Problem details ->
Lines before the one with "リンク集 (48, 564)" are left out; return that line and all that follow it, exactly, through the end of the data.

:: Exercise inputs ::

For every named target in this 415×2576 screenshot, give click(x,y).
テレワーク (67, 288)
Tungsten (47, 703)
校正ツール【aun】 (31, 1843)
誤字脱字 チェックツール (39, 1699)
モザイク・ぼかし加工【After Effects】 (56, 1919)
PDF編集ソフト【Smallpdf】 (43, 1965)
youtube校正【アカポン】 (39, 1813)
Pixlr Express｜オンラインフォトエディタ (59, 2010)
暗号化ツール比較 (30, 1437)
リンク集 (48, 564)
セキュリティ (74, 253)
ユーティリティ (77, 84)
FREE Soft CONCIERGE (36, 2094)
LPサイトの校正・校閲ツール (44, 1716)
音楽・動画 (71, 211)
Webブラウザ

:::

Task answer ->
リンク集 (48, 564)
セキュリティ (74, 253)
ユーティリティ (77, 84)
FREE Soft CONCIERGE (36, 2094)
LPサイトの校正・校閲ツール (44, 1716)
音楽・動画 (71, 211)
Webブラウザ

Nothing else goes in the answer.